I still don't know if that would escape the problems. Let's say M is the number right before the biggest number (or any "Big numbers"). Then using your rules you find that:

M - (M+1) = 0     --- or is it -N?
but
(M - M) + 1 = 1

It might be possible to come up with axioms that allow you to have a biggest number that operates in a consistent way, but I think it would be very difficult, and probably not very useful.

It may be useful in computer science, c.f. 
http://www.impan.pl/~kz/files/MKKZ_ArFM.pdf

Nor do I see the point of hobbling a theory (supposedly about the infinite natural numbers) by declaring some aspects of that theory to be strictly off limits and beyond the possibility of discussion.

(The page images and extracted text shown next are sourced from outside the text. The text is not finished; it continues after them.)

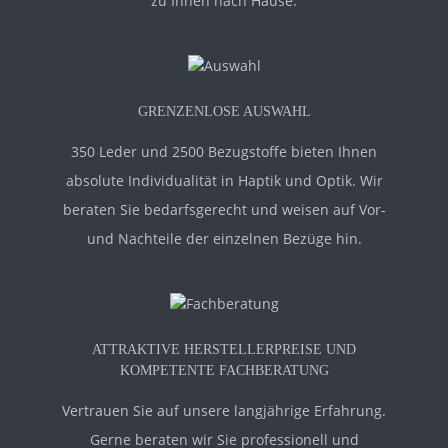
zu Ihnen nach Hause.
GRENZENLOSE AUSWAHL
350 Leder und 2500 Bezugstoffe bieten Ihnen
absolute Individualität in Haptik und Optik. Wir
beraten Sie bedarfsgerecht und weisen auf Vor-
und Nachteile der einzelnen Bezüge hin.
ATTRAKTIVE HERSTELLERPREISE UND
KOMPETENTE FACHBERATUNG
Vertrauen Sie auf unsere langjährige Erfahrung.
Gerne beraten wir Sie professionell und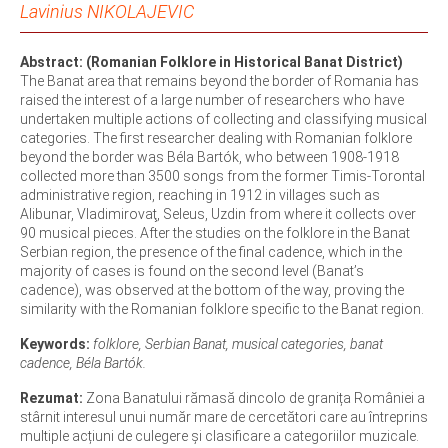
Lavinius NIKOLAJEVIC
Abstract: (Romanian Folklore in Historical Banat District)
The Banat area that remains beyond the border of Romania has
raised the interest of a large number of researchers who have
undertaken multiple actions of collecting and classifying musical
categories. The first researcher dealing with Romanian folklore
beyond the border was Béla Bartók, who between 1908-1918
collected more than 3500 songs from the former Timis-Torontal
administrative region, reaching in 1912 in villages such as
Alibunar, Vladimirovaţ, Seleus, Uzdin from where it collects over
90 musical pieces. After the studies on the folklore in the Banat
Serbian region, the presence of the final cadence, which in the
majority of cases is found on the second level (Banat’s
cadence), was observed at the bottom of the way, proving the
similarity with the Romanian folklore specific to the Banat region.
Keywords:
folklore, Serbian Banat, musical categories, banat
cadence, Béla Bartók.
Rezumat:
Zona Banatului rămasă dincolo de granița României a
stârnit interesul unui număr mare de cercetători care au întreprins
multiple acțiuni de culegere și clasificare a categoriilor muzicale.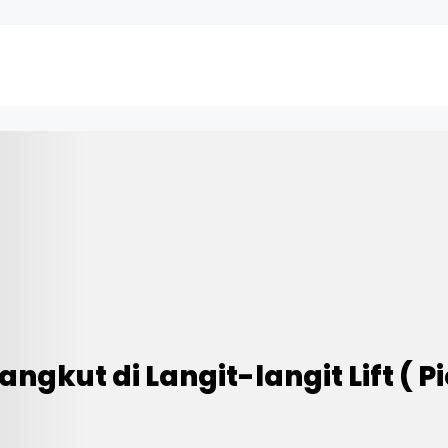
gkut di Langit-langit Lift ( Pi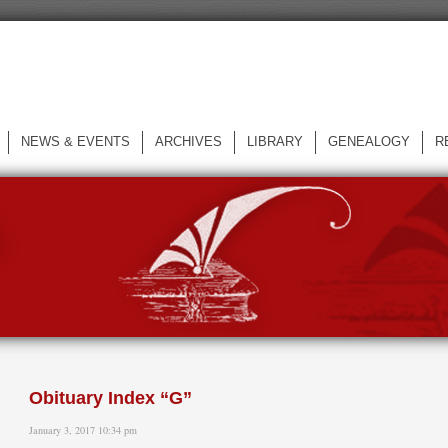
NEWS & EVENTS
ARCHIVES
LIBRARY
GENEALOGY
R
L
Obituary Index “G”
January 3, 2017 10:34 pm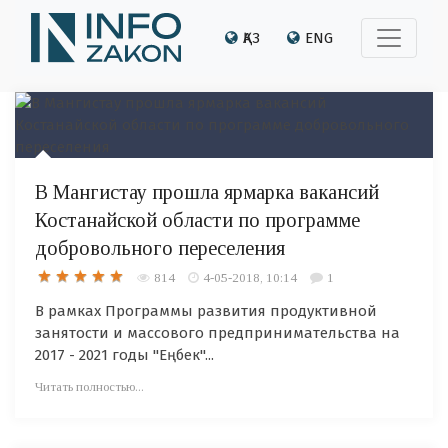
ҚАЗ
ENG
В Мангистау прошла ярмарка вакансий
Костанайской области по программе
добровольного переселения
814
4-05-2018, 10:14
1
В рамках Программы развития продуктивной
занятости и массового предпринимательства на
2017 - 2021 годы "Еңбек"...
Читать полностью...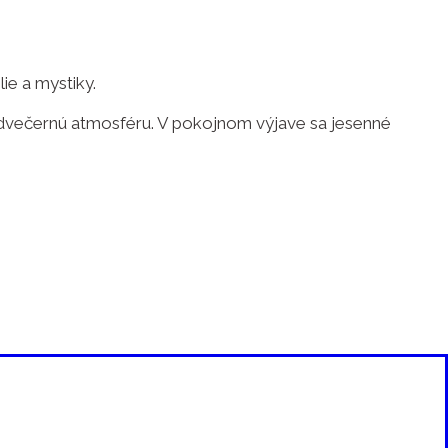
ie a mystiky.
odvečernú atmosféru. V pokojnom výjave sa jesenné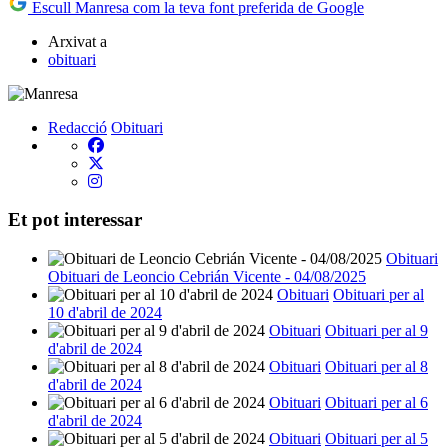
Escull Manresa com la teva font preferida de Google
Arxivat a
obituari
Redacció
Obituari
Et pot interessar
Obituari
Obituari de Leoncio Cebrián Vicente - 04/08/2025
Obituari
Obituari per al
10 d'abril de 2024
Obituari
Obituari per al 9
d'abril de 2024
Obituari
Obituari per al 8
d'abril de 2024
Obituari
Obituari per al 6
d'abril de 2024
Obituari
Obituari per al 5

I'm not proposing that anything is off limits. I'm proposing that there are different axiomatic systems which may equally correspond with our finite observations, therefore it is not justified to pick one of them and claim that it is empirically proven. Axiomatic systems may contradict one another and that is why "X provable in A1" only implies "X true relative to A1" and not "exists X". Plato was led to suppose that perfect forms existed because in his day it seemed there was only one possible mathematics which was something like arithmetic plus Euclid.